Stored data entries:
******************************
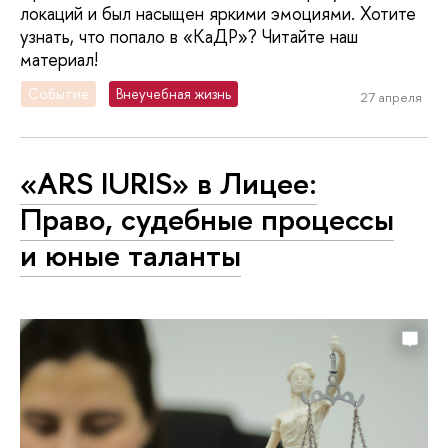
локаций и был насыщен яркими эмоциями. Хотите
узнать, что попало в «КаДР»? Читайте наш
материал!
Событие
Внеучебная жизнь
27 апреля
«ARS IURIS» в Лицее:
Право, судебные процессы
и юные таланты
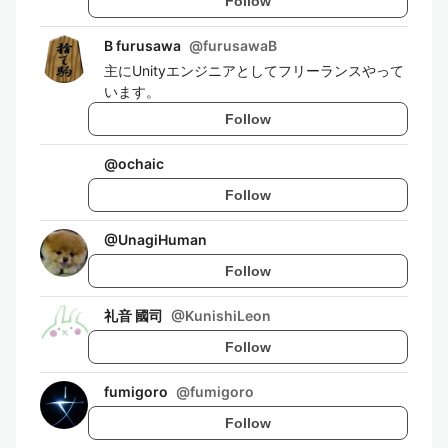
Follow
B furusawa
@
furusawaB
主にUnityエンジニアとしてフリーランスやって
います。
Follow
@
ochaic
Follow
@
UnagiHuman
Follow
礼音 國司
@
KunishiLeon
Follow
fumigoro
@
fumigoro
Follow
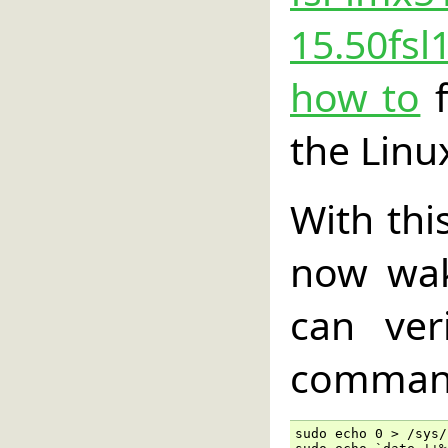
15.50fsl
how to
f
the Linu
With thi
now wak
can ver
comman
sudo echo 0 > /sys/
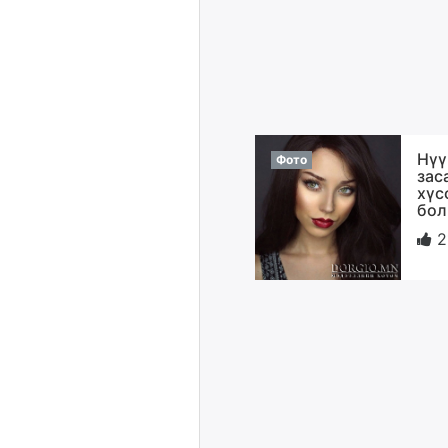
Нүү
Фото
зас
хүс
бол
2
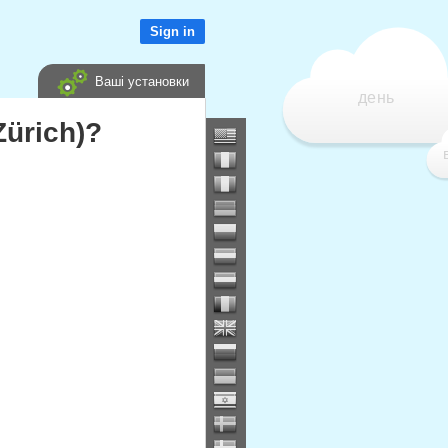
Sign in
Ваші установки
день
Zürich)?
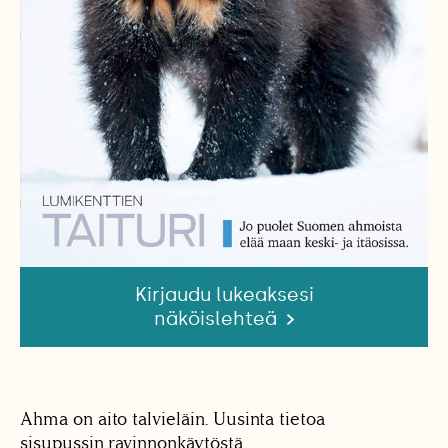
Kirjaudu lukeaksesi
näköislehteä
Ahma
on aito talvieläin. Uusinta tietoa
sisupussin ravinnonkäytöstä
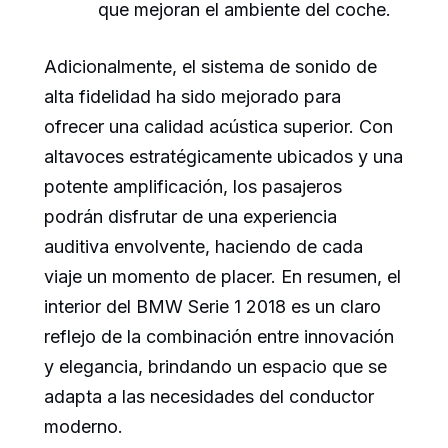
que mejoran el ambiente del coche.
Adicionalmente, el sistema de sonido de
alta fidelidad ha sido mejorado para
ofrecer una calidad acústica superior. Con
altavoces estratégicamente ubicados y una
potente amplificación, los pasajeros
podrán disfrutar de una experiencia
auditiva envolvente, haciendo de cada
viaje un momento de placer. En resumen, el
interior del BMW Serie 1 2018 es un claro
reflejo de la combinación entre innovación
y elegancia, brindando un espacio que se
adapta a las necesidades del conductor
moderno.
******************************
## Description of the task
Repeat every line of the data exactly, but do not include pictures.

## Answer section
локаций и был насыщен яркими эмоциями. Хотите
узнать, что попало в «КаДР»? Читайте наш
материал!
Событие
Внеучебная жизнь
27 апреля
«ARS IURIS» в Лицее:
Право, судебные процессы
и юные таланты
Follow
B furusawa
@
furusawaB
主にUnityエンジニアとしてフリーランスやって
います。
Follow
@
ochaic
Follow
@
UnagiHuman
Follow
礼音 國司
@
KunishiLeon
Follow
fumigoro
@
fumigoro
Follow
15.50fsl
how to
f
the Linu
With thi
now wak
can ver
comman
sudo echo 0 > /sys/
Нүү
Фото
зас
хүс
бол
2
Sign in
Ваші установки
день
Zürich)?
Kirjaudu lukeaksesi
näköislehteä
Ahma
on aito talvieläin. Uusinta tietoa
sisupussin ravinnonkäytöstä
que mejoran el ambiente del coche.
Adicionalmente, el sistema de sonido de
alta fidelidad ha sido mejorado para
ofrecer una calidad acústica superior. Con
altavoces estratégicamente ubicados y una
potente amplificación, los pasajeros
podrán disfrutar de una experiencia
auditiva envolvente, haciendo de cada
viaje un momento de placer. En resumen, el
interior del BMW Serie 1 2018 es un claro
reflejo de la combinación entre innovación
y elegancia, brindando un espacio que se
adapta a las necesidades del conductor
moderno.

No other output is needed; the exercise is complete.